▶ **What is being asked**: Look through the lines below and copy each one that includes "charges".

═══ Data for processing

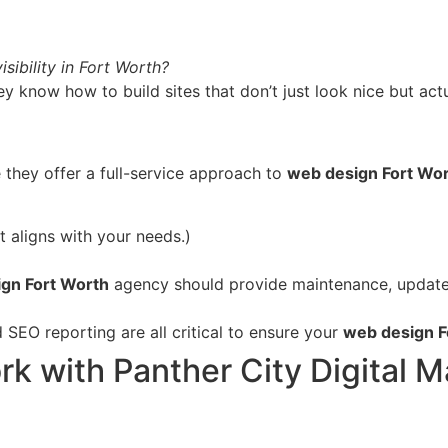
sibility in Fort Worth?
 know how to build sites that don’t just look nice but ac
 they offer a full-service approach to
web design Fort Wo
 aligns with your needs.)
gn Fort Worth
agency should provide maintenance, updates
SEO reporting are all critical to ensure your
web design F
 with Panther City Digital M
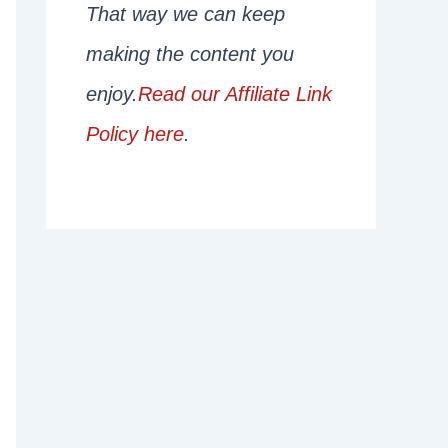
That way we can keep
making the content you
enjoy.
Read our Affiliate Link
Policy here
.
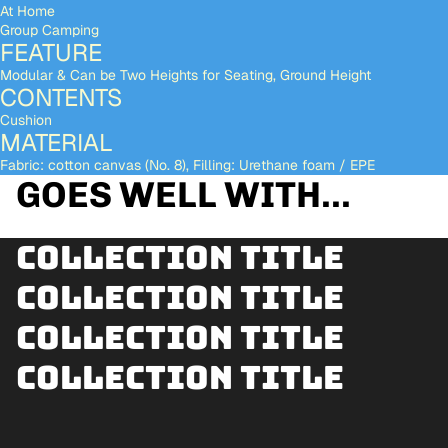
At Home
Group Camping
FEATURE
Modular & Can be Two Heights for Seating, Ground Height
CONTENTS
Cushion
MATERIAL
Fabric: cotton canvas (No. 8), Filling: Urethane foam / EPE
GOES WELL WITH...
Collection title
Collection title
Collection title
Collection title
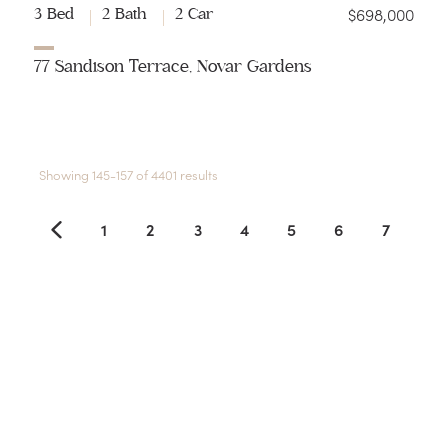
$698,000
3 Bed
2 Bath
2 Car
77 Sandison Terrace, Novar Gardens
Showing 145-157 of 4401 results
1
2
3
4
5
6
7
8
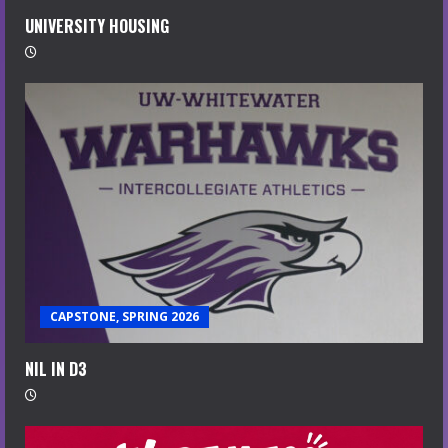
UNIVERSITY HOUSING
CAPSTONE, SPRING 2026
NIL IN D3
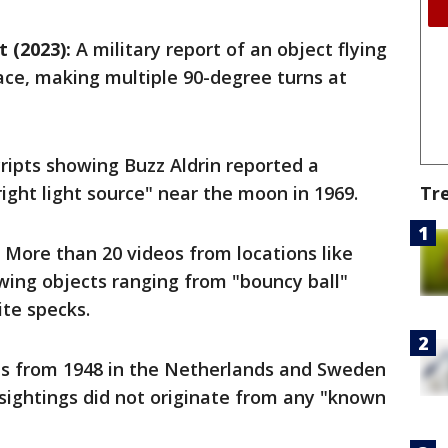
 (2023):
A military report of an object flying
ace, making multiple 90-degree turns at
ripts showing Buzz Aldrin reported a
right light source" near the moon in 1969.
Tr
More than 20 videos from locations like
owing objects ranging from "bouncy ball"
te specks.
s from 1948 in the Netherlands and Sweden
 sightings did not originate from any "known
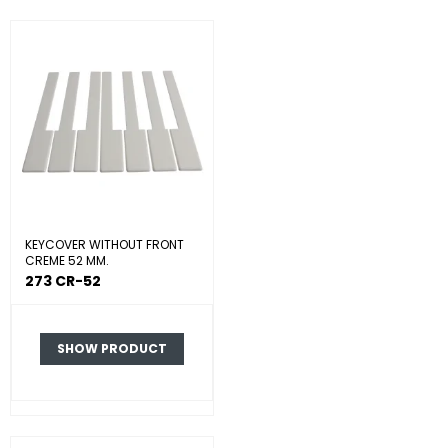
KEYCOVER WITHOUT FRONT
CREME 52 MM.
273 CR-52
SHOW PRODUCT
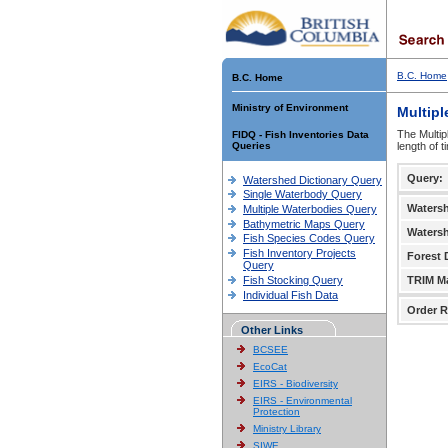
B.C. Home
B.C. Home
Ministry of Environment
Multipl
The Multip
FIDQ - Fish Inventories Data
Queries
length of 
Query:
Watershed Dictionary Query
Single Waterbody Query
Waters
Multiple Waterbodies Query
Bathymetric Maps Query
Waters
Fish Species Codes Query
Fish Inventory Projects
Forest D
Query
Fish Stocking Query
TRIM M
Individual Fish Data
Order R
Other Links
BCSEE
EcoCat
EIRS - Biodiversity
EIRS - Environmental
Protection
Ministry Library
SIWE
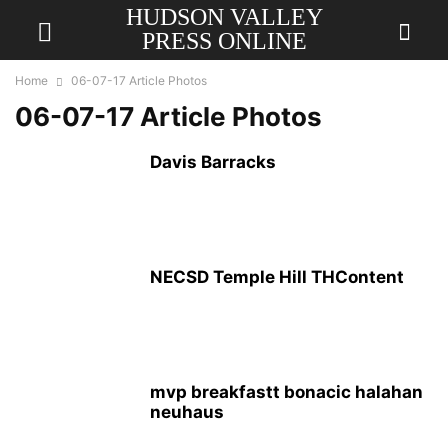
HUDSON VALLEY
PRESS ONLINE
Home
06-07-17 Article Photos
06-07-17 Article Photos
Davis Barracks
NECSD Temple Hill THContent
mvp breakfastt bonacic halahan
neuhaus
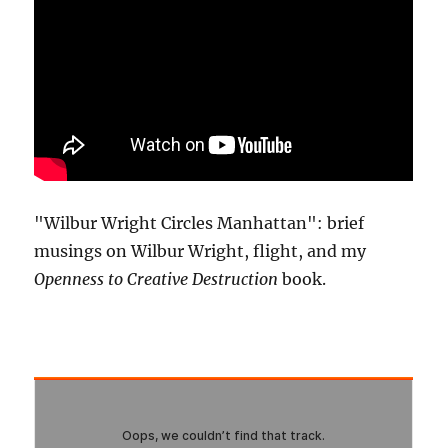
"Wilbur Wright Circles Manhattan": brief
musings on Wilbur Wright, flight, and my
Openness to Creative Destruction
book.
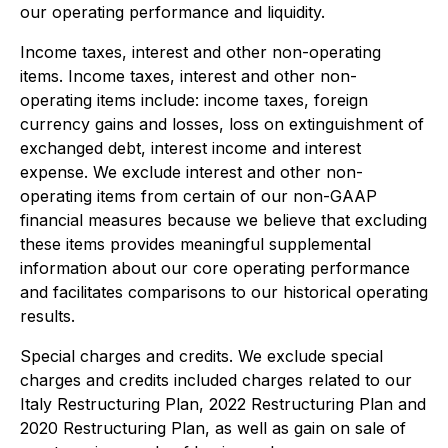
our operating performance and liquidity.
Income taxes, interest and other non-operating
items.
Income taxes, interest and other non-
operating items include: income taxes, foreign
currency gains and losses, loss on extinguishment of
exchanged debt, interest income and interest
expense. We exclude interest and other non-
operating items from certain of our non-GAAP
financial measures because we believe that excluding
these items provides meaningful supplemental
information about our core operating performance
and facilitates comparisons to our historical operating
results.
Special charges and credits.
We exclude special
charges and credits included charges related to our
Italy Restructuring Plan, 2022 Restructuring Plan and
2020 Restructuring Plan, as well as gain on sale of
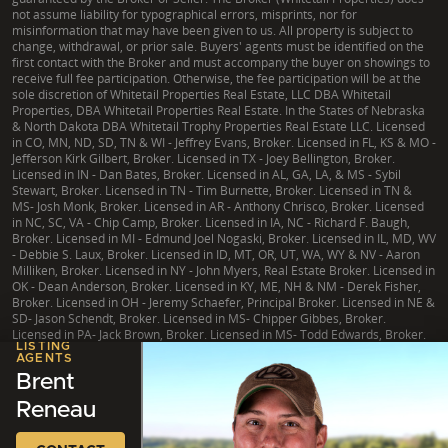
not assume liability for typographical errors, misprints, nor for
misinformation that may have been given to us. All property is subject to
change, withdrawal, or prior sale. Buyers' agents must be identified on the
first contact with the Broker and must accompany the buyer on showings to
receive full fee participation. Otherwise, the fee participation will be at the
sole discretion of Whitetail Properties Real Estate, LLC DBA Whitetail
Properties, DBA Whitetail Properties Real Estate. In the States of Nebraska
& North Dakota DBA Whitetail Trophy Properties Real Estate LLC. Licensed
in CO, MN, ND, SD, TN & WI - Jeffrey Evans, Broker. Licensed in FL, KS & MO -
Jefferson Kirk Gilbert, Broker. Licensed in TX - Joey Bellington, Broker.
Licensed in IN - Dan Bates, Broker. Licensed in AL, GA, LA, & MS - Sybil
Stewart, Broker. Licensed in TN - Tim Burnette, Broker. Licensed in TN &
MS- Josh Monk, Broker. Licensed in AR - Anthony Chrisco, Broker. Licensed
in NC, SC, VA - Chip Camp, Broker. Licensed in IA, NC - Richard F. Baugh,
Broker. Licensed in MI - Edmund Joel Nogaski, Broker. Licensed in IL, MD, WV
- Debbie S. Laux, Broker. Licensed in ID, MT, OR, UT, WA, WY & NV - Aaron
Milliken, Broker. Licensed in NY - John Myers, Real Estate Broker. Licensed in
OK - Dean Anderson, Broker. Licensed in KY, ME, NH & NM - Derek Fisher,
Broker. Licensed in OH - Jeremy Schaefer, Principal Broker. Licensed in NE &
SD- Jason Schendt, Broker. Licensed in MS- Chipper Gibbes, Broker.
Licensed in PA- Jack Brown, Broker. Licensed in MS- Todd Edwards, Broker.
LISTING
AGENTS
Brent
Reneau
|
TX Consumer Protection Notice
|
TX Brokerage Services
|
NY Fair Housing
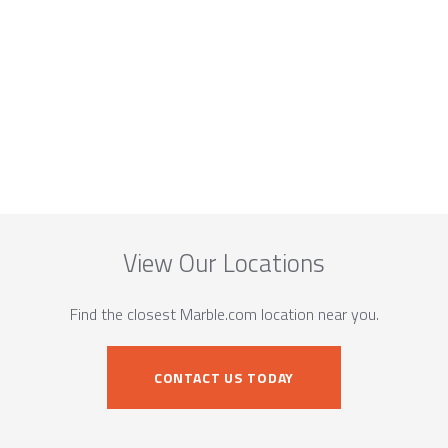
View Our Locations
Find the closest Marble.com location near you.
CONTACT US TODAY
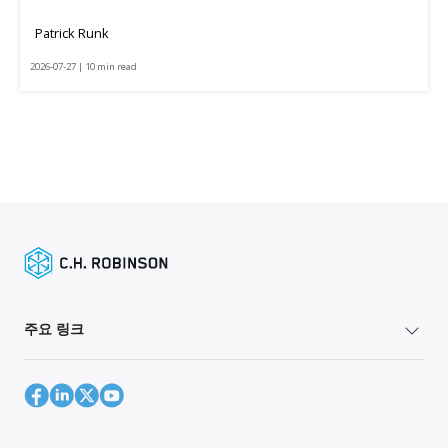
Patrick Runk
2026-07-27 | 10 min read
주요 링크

══════
═══ Data for processing

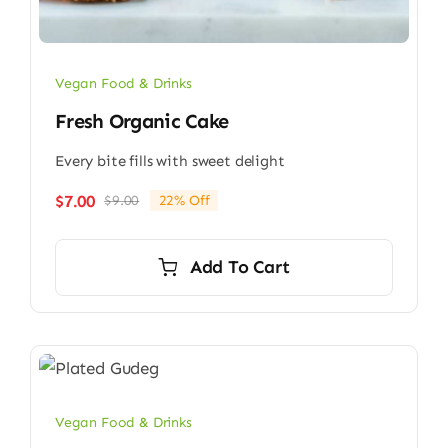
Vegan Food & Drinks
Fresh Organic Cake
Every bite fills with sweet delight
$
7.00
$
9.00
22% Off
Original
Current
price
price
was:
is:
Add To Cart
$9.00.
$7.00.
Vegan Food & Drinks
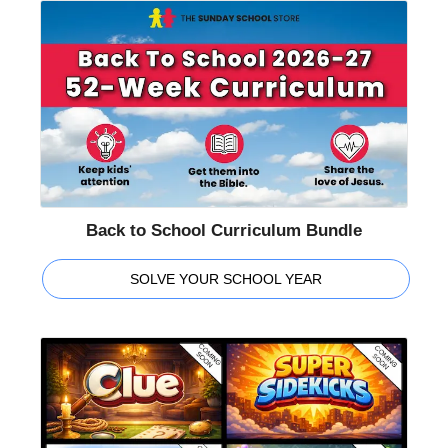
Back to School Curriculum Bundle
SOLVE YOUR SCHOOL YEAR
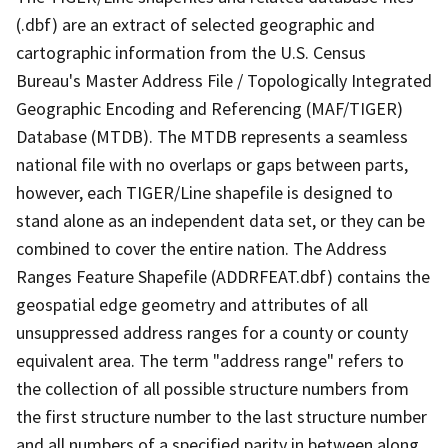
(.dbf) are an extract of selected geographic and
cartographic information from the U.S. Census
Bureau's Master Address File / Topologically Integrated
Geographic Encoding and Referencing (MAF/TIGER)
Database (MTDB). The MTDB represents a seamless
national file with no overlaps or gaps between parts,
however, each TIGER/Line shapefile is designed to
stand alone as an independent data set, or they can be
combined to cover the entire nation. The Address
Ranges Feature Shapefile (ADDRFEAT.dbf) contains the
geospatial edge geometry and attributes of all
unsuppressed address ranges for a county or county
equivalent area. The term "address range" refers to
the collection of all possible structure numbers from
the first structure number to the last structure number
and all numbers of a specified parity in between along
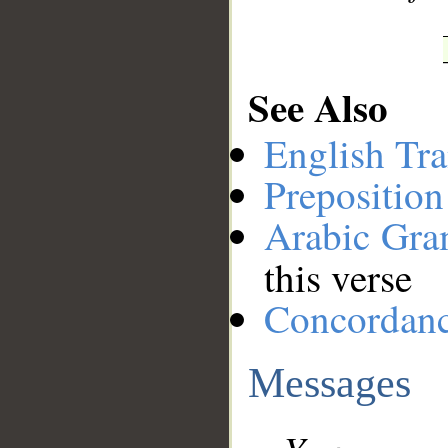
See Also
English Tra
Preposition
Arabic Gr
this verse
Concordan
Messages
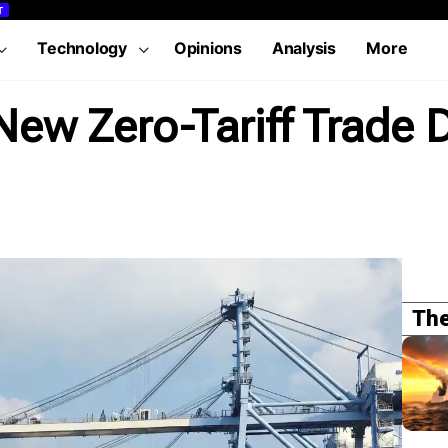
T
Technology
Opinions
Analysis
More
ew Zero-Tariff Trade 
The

══════

▶ **Answer for this exercise**:
Special charges and credits.
charges and credits included charges related to our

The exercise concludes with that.